Wired also reported that “the Artemis boat has had a history of cracking and problems with the carbon fiber used in the twin ‘beams’ — the two girders that lash the two narrow hulls together. The boat had been in and out of the shed numerous times in an attempt to correct those problems.”
During Thursday’s practice run, according to the report, “the forward beam — the girder in front of the sail — gave way during a practice run. The two hulls, no longer connected, began sailing in slightly different directions. This caused one hull to snap just forward of the aft beam, and the mast, held up by high-tension rigging connected to the front of the hulls, simply fell over. The boat began to cartwheel, ultimately trapping Simpson underneath and drowning him.”
It’s also clear that Simpson’s team, Artemis Racing, recognized the danger posed by a capsizing long before yesterday afternoon and provided some training on how to deal with it. Beyond disorientation and panic, the hazards also include the possibility of becoming trapped beneath the netted “trampoline” between the craft’s twin hulls.
The equipment worn by crew members added to the potential danger: wet suits and personal flotation devices (PFDs) might make it difficult to swim clear of an overturned boat. To address that, Artemis Racing conducted at least one capsize drill to train sailors on how to avoid getting trapped and how to respond if they did. Here’s an account of an Artemis capsize drill published on the America’s Cup website last October (though it’s important to emphasize it’s not known whether Simpson himself was present for the exercise):
Crewman Julien Cressant, a certified diver, organized a session where sailors were trapped under an overturned platform and had to make their way out from under the trampoline while being pushed underwater.
“We jumped into the water upside down and were held down and pushed down underwater,” (Artemis skipper Terry) Hutchinson said. “We had to access our spare air and crawl 14 meters underneath the net from one end to the other.”

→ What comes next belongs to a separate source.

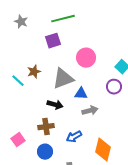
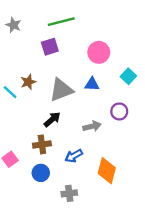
pink circle: (86, 58) -> (99, 52), moved
purple circle: (114, 87) -> (119, 111), moved
blue triangle: (81, 94) -> (92, 84), moved
black arrow: (55, 105) -> (52, 119), turned -56

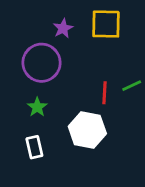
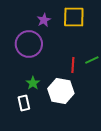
green star: (37, 107) -> (33, 83), moved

Each Artemis sailor is equipped with a personal air canister for surviving such a situation, but Hutchinson said that the exercise highlighted the need to keep calm in an extreme moment.
“It highlighted how good or bad some people are in the water and the importance of the buddy system,” said Hutchinson, who also said that he isn’t a great swimmer. “Fingers crossed we never get into one of those situations, but the more comfortable we can be the better chances we’ll have of getting out unscathed.”

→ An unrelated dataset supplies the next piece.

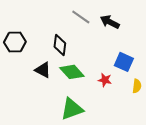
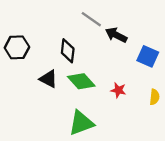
black arrow: (110, 22) -> (116, 35), moved
blue square: (124, 62) -> (148, 56), moved

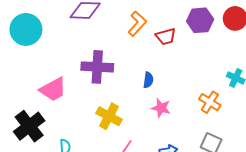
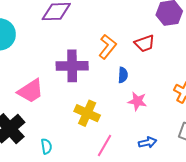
orange L-shape: (137, 24) -> (108, 47), moved
red trapezoid: (166, 37) -> (145, 43), moved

Hutchinson said that the air canister provides about 10 to 20 breaths of air, “depending on how much you’re hyperventilating,” and the amount of positive buoyancy the sailors wear makes it difficult to swim deep and out from the overturned platform.
“We’re wearing a PFD and a wetsuit, which is a lot of flotation,” said Hutchinson. “Once you hit the water you have to have the presence of mind to grab the spare air, get it in your mouth and accept the fact that you’re going to take in a little water… and not panic. Then you have to shimmy your way down 14 meters of trampoline to get out.
“It seems surreal,” Hutchinson continued. “It just highlights that we have a bit on.”